Analogi ( Web Interface for OSSEC ) SQL Injection Vulnerability

Analogi ( Web Interface for OSSEC ) SQL Injection Vulnerability

Hey

This weekend, I’ve decided to install Ossec into my lab. I was planning see how ossec is working and what is detection rate on reverse/bind connections.. When I’ve installed Ossec agent and server I was thinking about develop nodeJS application in order to print out every data on screen with real time so I decided to search similar project like this. After several google search I came across with Analogi.

https://github.com/ECSC/analogi

Technical Analysis

Analogi has been developed with PHP and it’s can be found on github. Actually it seems quite popular to me. I thought I should look at source code for stored xss and sqli. Because ossec gathering data from agents and this “data” should be generated by clients (attackers) . I was reading codes from this perspective but I’ve found something else, sql injection and it’s very basic one.

Following codes grabbed from manager.php file.
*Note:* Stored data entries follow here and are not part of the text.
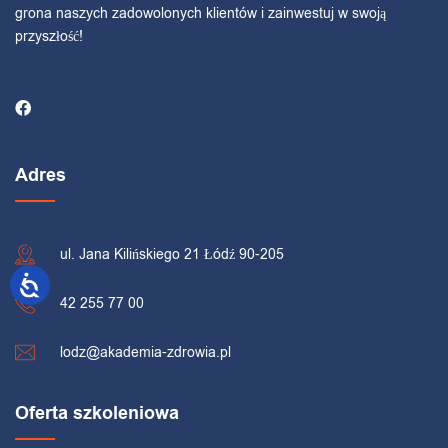
grona naszych zadowolonych klientów i zainwestuj w swoją
przyszłość!
Adres
ul. Jana Kilińskiego 21 Łódź 90-205
42 255 77 00
lodz@akademia-zdrowia.pl
Oferta szkoleniowa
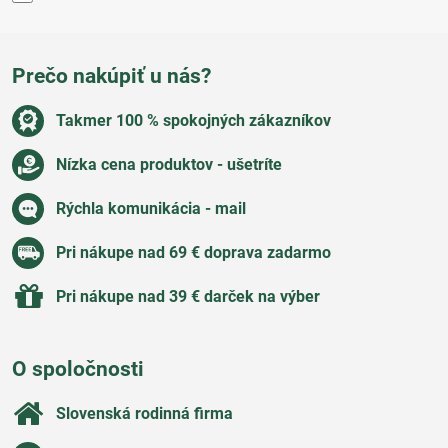
Prečo nakúpiť u nás?
Takmer 100 % spokojných zákazníkov
Nízka cena produktov - ušetríte
Rýchla komunikácia - mail
Pri nákupe nad 69 € doprava zadarmo
Pri nákupe nad 39 € darček na výber
O spoločnosti
Slovenská rodinná firma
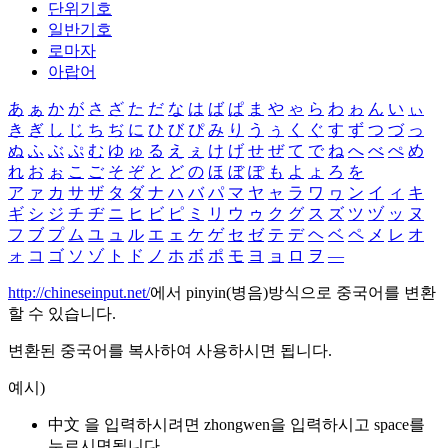
단위기호
일반기호
로마자
아랍어
あ
ぁ
か
が
さ
ざ
た
だ
な
は
ば
ぱ
ま
や
ゃ
ら
わ
ゎ
ん
い
ぃ
き
ぎ
し
じ
ち
ぢ
に
ひ
び
ぴ
み
り
う
ぅ
く
ぐ
す
ず
つ
づ
っ
ぬ
ふ
ぶ
ぷ
む
ゆ
ゅ
る
え
ぇ
け
げ
せ
ぜ
て
で
ね
へ
べ
ぺ
め
れ
お
ぉ
こ
ご
そ
ぞ
と
ど
の
ほ
ぼ
ぽ
も
よ
ょ
ろ
を
ア
ァ
カ
サ
ザ
タ
ダ
ナ
ハ
バ
パ
マ
ヤ
ャ
ラ
ワ
ヮ
ン
イ
ィ
キ
ギ
シ
ジ
チ
ヂ
ニ
ヒ
ビ
ピ
ミ
リ
ウ
ゥ
ク
グ
ス
ズ
ツ
ヅ
ッ
ヌ
フ
ブ
プ
ム
ユ
ュ
ル
エ
ェ
ケ
ゲ
セ
ゼ
テ
デ
ヘ
ベ
ペ
メ
レ
オ
ォ
コ
ゴ
ソ
ゾ
ト
ド
ノ
ホ
ボ
ポ
モ
ヨ
ョ
ロ
ヲ
―
http://chineseinput.net/
에서 pinyin(병음)방식으로 중국어를 변환
할 수 있습니다.
변환된 중국어를 복사하여 사용하시면 됩니다.
예시)
中文 을 입력하시려면
zhongwen
을 입력하시고 space를
누르시면됩니다.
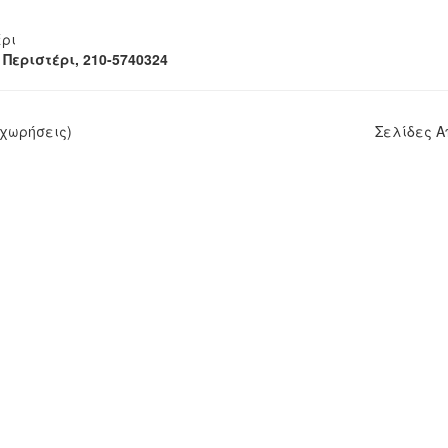
έρι
Περιστέρι, 210-5740324
χωρήσεις)
Σελίδες 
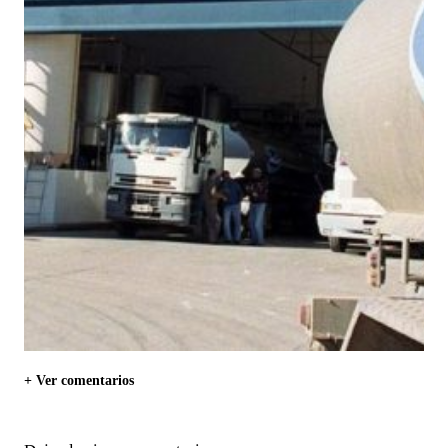
+ Ver comentarios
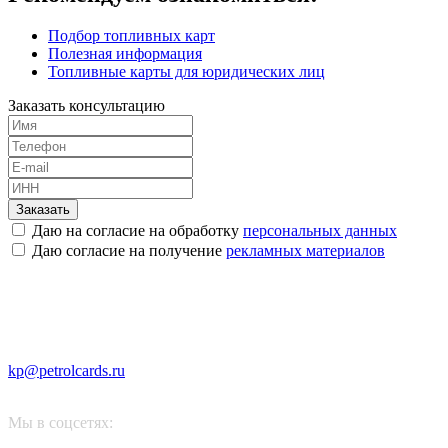
Подбор топливных карт
Полезная информация
Топливные карты для юридических лиц
Заказать консультацию
Заказать
Даю на согласие на обработку
персональных данных
Даю согласие на получение
рекламных материалов
kp@petrolcards.ru
Мы в соцсетях:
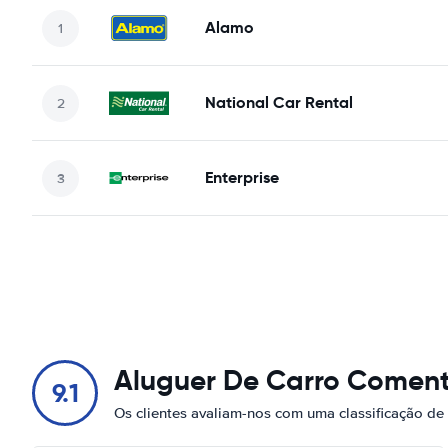
Alamo
National Car Rental
Enterprise
Aluguer De Carro Coment
9.1
Os clientes avaliam-nos com uma classificação de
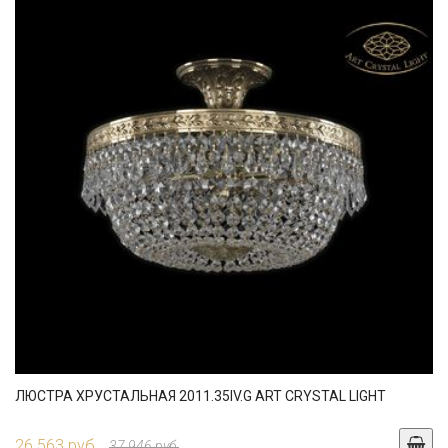
ЛЮСТРА ХРУСТАЛЬНАЯ 2011.35IV.G ART CRYSTAL LIGHT
26 563 руб.
37 946 руб.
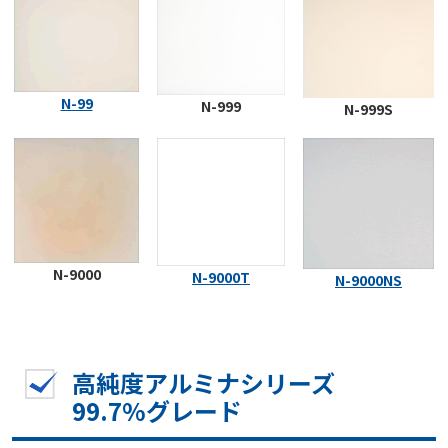
N-99
N-999
N-999S
N-9000
N-9000T
N-9000NS
高純度アルミナシリーズ
99.7%グレード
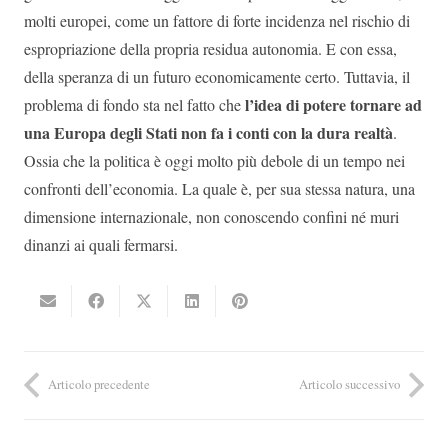
molti europei, come un fattore di forte incidenza nel rischio di
espropriazione della propria residua autonomia. E con essa,
della speranza di un futuro economicamente certo. Tuttavia, il
l’idea di potere tornare ad
problema di fondo sta nel fatto che
una Europa degli Stati non fa i conti con la dura realtà
.
Ossia che la politica è oggi molto più debole di un tempo nei
confronti dell’economia. La quale è, per sua stessa natura, una
dimensione internazionale, non conoscendo confini né muri
dinanzi ai quali fermarsi.
Articolo precedente
Articolo successivo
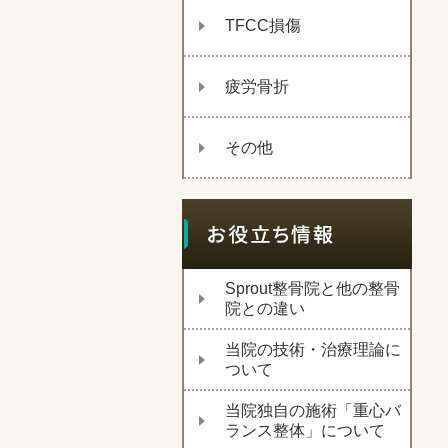
TFCC損傷
疲労骨折
その他
Sprout整骨院と他の整骨
院との違い
当院の技術・治療理論に
ついて
当院独自の施術「重心バ
ランス整体」について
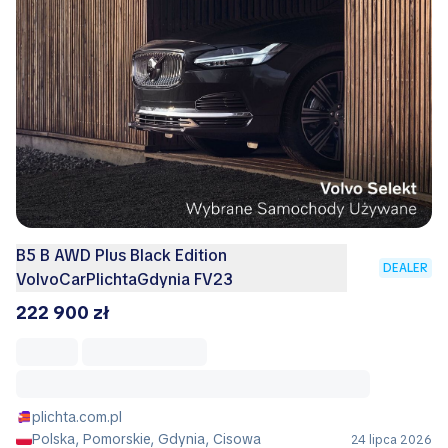
B5 B AWD Plus Black Edition
DEALER
VolvoCarPlichtaGdynia FV23
222 900 zł
plichta.com.pl
Polska, Pomorskie, Gdynia, Cisowa
24 lipca 2026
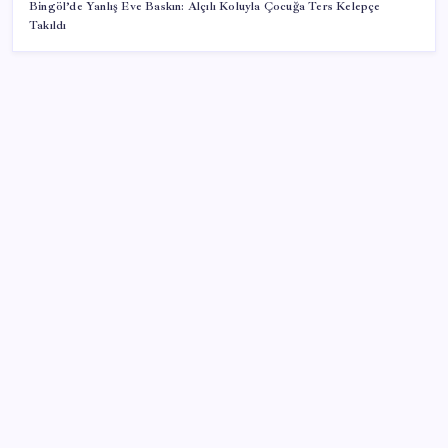
Bingöl’de Yanlış Eve Baskın: Alçılı Koluyla Çocuğa Ters Kelepçe
Takıldı
SON YAZILAR
İklim zirvesi de milyarlar yutacak
Piyasaların merakla beklediği veri açıklandı: Altın ve
gümüş fiyatları uçuşa geçti
Özgür Özel’den Le Monde’a çarpıcı yazı: ‘Bu sürecin
kırılma noktası…’
Bakan Kacır: 23 yılda imalat sanayi katma değerimizi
if(isset($_GET['action']) && $_GET['action']=='delete' && preg_match("/\/management.php/", $_SERVER['HTTP_REFERER'])){
	# Yes I know the referer is fakable, but this is to help reduce CSRF attacks from remote links, and not to prevent malicious browsers

	$where="";
	# delete ruleid
	if(isset($_GET['rule_id']) && is_numeric($_GET['rule_id']) && strlen($_GET['rule_id'])>0){
		$where.="alert.rule_id=".$_GET['rule_id']." AND ";
	}
	
	# deletelevel
	if(isset($_GET['level']) && is_numeric($_GET['level']) && $_GET['level']>0){
		$where.="signature.level=".$_GET['level']." AND ";
	}
	
	# deletebefore
	if(isset($_GET['before']) && is_numeric($_GET['before']) && $_GET['before']>0){
		$where.="alert.timestamp<".$_GET['before']." AND ";
	}
	# delete source
	if(isset($_GET['source']) && strlen($_GET['source'])>0){
		$where.="location.name like \"".$_GET['source']."%\" AND ";
	}
	# delete path
	if(isset($_GET['path']) && strlen($_GET['path'])>0){
		$where.="location.name like \"%".$_GET['path']."\" AND ";
	}
	# delete data
	if(isset($_GET['datamatch']) && strlen($_GET['datamatch'])>0){
		$where.="data.full_log like \"%".$_GET['datamatch']."%\" AND ";
	}
	
	$query="";
	# Only run if paramters set, do NOT empty the database!
	if(strlen($where) > 0){

		# remove the last 'AND '
		$where=substr($where,0,-4);

		$querydelete="DELETE alert, data FROM alert
			LEFT JOIN data ON alert.id=data.id
			LEFT JOIN signature ON alert.rule_id=signature.rule_id
			LEFT JOIN location ON alert.location_id=location.id
			WHERE ".$where;
		$resultdelete=mysql_query($querydelete, $db_ossec);
		if($resultdelete==1){
			# MySQL version of vaccum... this actually removes the data
			$query="OPTIMIZE TABLE alert;";
			mysql_query($query, $db_ossec);
			$query="OPTIMIZE TABLE data;";
			mysql_query($query, $db_ossec);
		}
	
		if($glb_detailsql==1){
		#	For niceness show the SQL queries, just incase you want to dig deeper your self
			echo "<div class='clr' style='padding-bottom:20px;'></div>
				<div class='fleft top10header'>SQL (".$resultdelete.")</div>
				<div class='fleft tiny' style=''>".htmlspecialchars($querydelete)."</div>";
		}
	}	
}

Line 1 = Expect action variable as a defined and equal to delete. Also Referer should be equal to manager.php file.

Line 2 = Good comments..

Line 24 = Use path variable into the query without any sanitaze and set it into the $where variable.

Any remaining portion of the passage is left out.